Era uma vez no Paraíso…

Por| Pe. Nilton Cesar Boni, cmf

As fábulas de Esopo, de La Fontaine, as histórias da Dona Carochinha e tantos outros contos que nos trazem belas reflexões, sempre alimentaram a fantasia, a imaginação e a esperança nas pessoas. As fantásticas historinhas infanto-juvenis que servem principalmente para os adultos, são ótimas lições de moral e sempre atuais instrumentos pedagógicos que auxiliam na formação da consciência e da edificação dos valores éticos que norteiam a conduta social. Servem de proximidade entre as famílias que priorizam um tempo para transmitir esses ensinamentos, estabelecendo um diálogo e construindo relações mais estáveis.

Com essa breve introdução, quero iniciar a reflexão sobre uma fábula que há poucos dias marcou nossa realidade brasileira. Ela começa assim: “Era uma vez”, num país chamado Brasil, cujo espaço geográfico é magnífico e seus habitantes trazem uma mescla de muitas etnias, que um milagre aconteceu. Depois de muito tempo, décadas marcadas por desigualdades, por muitos políticos desonestos, onde desviar dinheiro, guardá-lo nas nádegas ou em malas era uma prática comum, finalmente, nesse lindo país, foi extinta a corrupção. Felizmente, o presidente e toda a sua competente equipe, tão empenhado em acabar com essa chaga em nossa sociedade, declarou o fim daquilo que tem devastado esse país construído por homens e mulheres que deram seu sangue para torná-lo livre.

Nesse paraíso tropical, agora tudo funciona de acordo com os preceitos da honestidade, bondade, igualdade. Não há mais racismo e nem intolerância, nem fome e miséria, todos tem acesso à saúde de qualidade e a educação está no ranking das melhores do mundo, a violência deu lugar à harmonia, acabou o desemprego. Que conquista! Tantos anos de escravidão causados pela ganância, agora podemos realmente viver e não mais sobreviver. Tudo isto graças ao magnânimo trabalho que derrotou a corrupção.

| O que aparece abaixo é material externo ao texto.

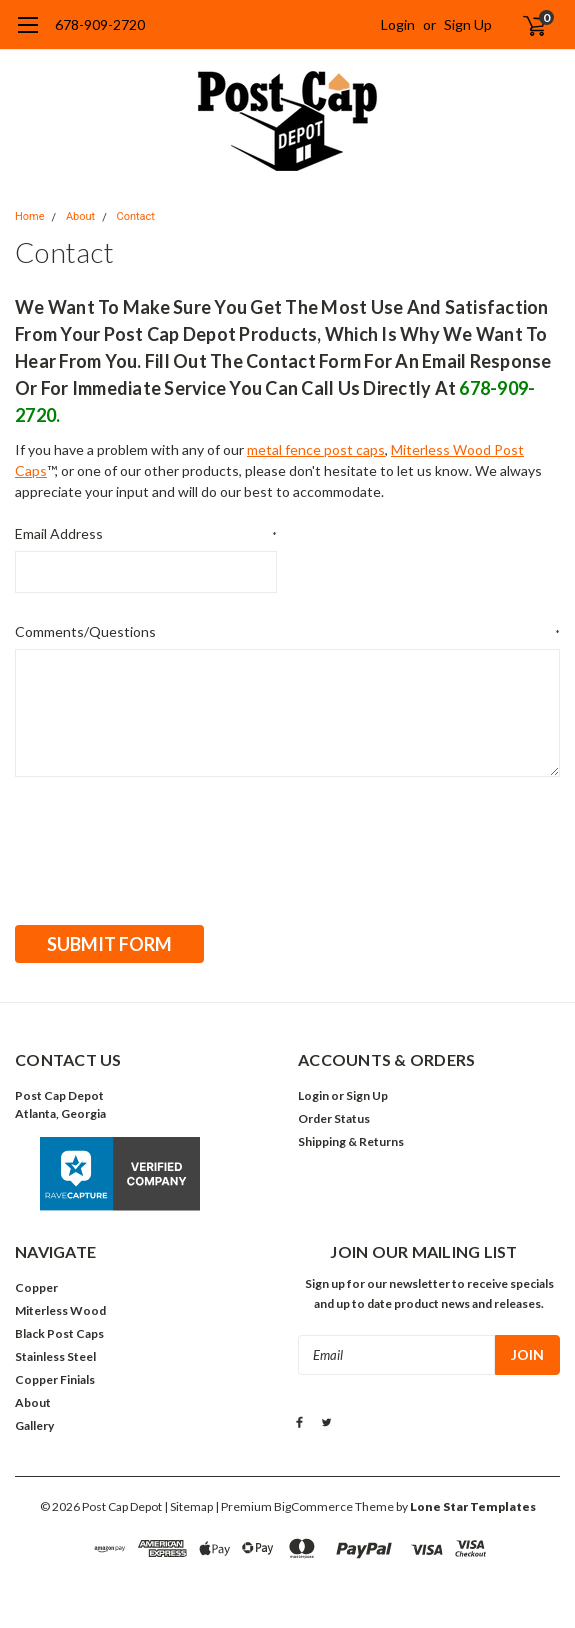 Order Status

Sonhar não custa nada, esperar que uma fábula se torne realidade faz parte da nossa busca por um mundo melhor. Afinal de contas, se perdermos esse desejo, aí sim que vem a derrota.

A meu ver, o maior corrupto é aquele que nega a realidade e tenta manipular a consciência dos cidadãos. A cegueira é uma escolha e eu respeito os que se vivem de fábulas sem tirar uma lição concreta para o bem de todos. Espero que como cidadãos responsáveis consigamos desmontar as mentiras que nos rodeiam com a luz da sabedoria para que a história revele às gerações futuras que não fomos passivos e enjaulados num mundo de contos de fadas e assim, possamos redigir essa fábula de outra maneira. Era uma vez, você, eu e todos nós, num país que se reconstruiu das cinzas de suas dolorosas mentiras e com a participação ativa soube colocar em prática sua Constituição assegurando o direito à vida e à dignidade.